Data shown ▸
═══

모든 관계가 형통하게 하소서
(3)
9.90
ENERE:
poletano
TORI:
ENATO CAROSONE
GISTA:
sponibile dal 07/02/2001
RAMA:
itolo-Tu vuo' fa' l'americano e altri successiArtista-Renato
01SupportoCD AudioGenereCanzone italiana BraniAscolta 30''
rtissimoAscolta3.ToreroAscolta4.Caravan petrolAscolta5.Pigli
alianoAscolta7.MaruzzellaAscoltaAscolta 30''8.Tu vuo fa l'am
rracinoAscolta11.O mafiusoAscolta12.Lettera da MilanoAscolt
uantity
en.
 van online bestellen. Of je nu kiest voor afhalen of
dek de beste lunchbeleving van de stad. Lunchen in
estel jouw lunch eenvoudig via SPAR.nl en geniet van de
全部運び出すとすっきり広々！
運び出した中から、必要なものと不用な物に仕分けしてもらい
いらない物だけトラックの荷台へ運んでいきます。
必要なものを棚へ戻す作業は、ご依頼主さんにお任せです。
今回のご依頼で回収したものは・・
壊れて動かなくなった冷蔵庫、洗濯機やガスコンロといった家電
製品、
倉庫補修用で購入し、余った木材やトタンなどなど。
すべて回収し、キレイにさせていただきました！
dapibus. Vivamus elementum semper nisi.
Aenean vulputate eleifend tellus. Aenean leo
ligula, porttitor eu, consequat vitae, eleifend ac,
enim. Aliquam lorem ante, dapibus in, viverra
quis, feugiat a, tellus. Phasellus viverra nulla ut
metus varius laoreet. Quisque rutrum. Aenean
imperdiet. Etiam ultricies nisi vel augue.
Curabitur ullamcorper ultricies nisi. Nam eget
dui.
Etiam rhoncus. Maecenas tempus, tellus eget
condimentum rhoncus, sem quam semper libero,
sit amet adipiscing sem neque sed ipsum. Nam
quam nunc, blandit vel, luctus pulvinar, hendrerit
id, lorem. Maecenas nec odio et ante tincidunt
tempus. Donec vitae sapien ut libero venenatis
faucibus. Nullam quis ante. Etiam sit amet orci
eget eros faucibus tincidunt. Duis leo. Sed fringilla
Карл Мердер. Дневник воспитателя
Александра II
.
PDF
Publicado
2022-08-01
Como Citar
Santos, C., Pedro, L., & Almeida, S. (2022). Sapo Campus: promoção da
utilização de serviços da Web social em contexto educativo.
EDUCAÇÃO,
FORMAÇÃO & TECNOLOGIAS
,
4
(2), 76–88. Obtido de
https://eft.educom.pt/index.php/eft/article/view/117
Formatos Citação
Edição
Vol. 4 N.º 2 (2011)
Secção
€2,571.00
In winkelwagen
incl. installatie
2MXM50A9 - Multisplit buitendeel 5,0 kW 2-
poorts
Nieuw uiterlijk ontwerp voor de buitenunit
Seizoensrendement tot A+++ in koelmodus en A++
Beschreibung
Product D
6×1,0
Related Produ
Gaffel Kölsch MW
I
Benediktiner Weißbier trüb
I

═══

Required action ▸ Work through the data and report how many of its lines hold the word "voor", giving only the figure.

Your solution ▸ 2